After a 78-day campaign, Justin Trudeau is the new Prime Minister of Canada, the leader of a majority Liberal government. It is not the result that many expected, but it is a demonstration once again that politics is more spontaneous and uncertain than political scientists would have us believe.

John F. Kennedy once reminded us that victory has a thousand fathers and defeat is an orphan. Mr. Trudeau deserves full credit for the win. Together with a talented and disciplined team he created both a compelling vision and an exciting execution in a flawless campaign. His victory speech last night was generous, thoughtful and without the edge of triumphalism that often means trouble.

There is the inevitable tendency to exaggerate both defeat and victory. They are, as the poet said, both impostors. The popular vote numbers for Mr Trudeau were well below those received by John Diefenbaker and Brian Mulroney in their sweeps, but the comfortable majority he has in seat count partly shields that reality. Neither the Conservatives nor the NDP were wiped out – but their leading members went down like nine pins, because that's what happens when the tide goes out.

Full coverage of Federal Election 2015

Mr.

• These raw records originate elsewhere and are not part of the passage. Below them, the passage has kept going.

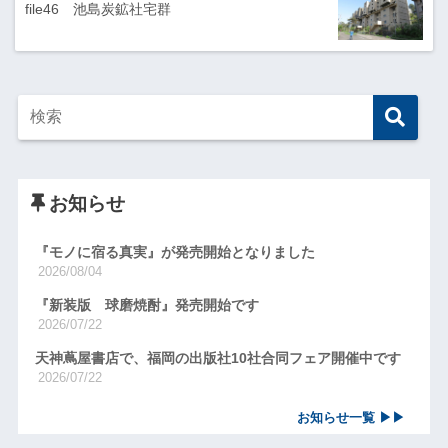
file46 池島炭鉱社宅群
お知らせ
『モノに宿る真実』が発売開始となりました
2026/08/04
『新装版 球磨焼酎』発売開始です
2026/07/22
天神蔦屋書店で、福岡の出版社10社合同フェア開催中です
2026/07/22
お知らせ一覧 ▶▶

Trudeau's win can be traced to a few simple decisions. The first was to "go positive" and stick with it. When Canadians watched the Blue Jays last weekend they saw back-to-back commercials: dark nastiness from the Conservatives and a well-crafted series of clips from Mr. Trudeau's speech to the largest political rally in a decade.

The second was to break out of the Conservatives' fiscal sandbox. It allowed him to match his sunny ways with real programs, and to break with the orthodoxy of balanced budgets no matter what the surrounding economic climate.

Both decisions allowed him to outflank the NDP, which began the election ahead in the polls and was eagerly awaiting the moving van from Stornoway to Sussex Drive. Thomas Mulcair did not run a bad campaign, but it could not match the Liberals in either imagination or the energy of its execution. Politics is a momentum play, and as support for the NDP began to wobble people shifted rapidly to the Liberals, just as they had gone the other way in the last two weeks of the 2011 election.

Stephen Harper's campaign was not a disaster either, but its persistent negativity grated more and more with Canadians, and even those who agreed with his rigid position on the niqab were offended by the harshness of the rhetoric. Dividing the electorate is a hallmark of the Republican school of politics, and Mr. Harper is its most devoted practitioner. Towards the end he was reduced to to bleating that "government is not a popularity contest" and that "it's not about me". To which one might reply that popularity has a lot to do with elections and the incessant branding of the government as "the Harper government" makes it a little hard to ignore Mr. Harper.

And so it was that by the end of the campaign Mr. Trudeau was seen by Canadians as the hardest working, most compassionate, most willing to listen, and most capable of learning. He went from trailing Mr. Harper by 10 points in best for prime minister to leading him by seven.

In short, elections do matter, and the electorate takes its own time to come to judgment. Victory and defeat are not permanent, however. They were not in 2011, and they are not today. Mr. Trudeau has climbed to the top of what Disraeli called "the greasy pole" and it will take all his skills and abilities to master governing as he has the art of campaigning. Politics at its best can both inspire and raise our spirits and our actions, and Justin Trudeau has consistently shown Canadians that better is indeed possible.

His critics and opponents would be wise not to make the same mistake they did before. Mr. Trudeau is ready. Do not underestimate him.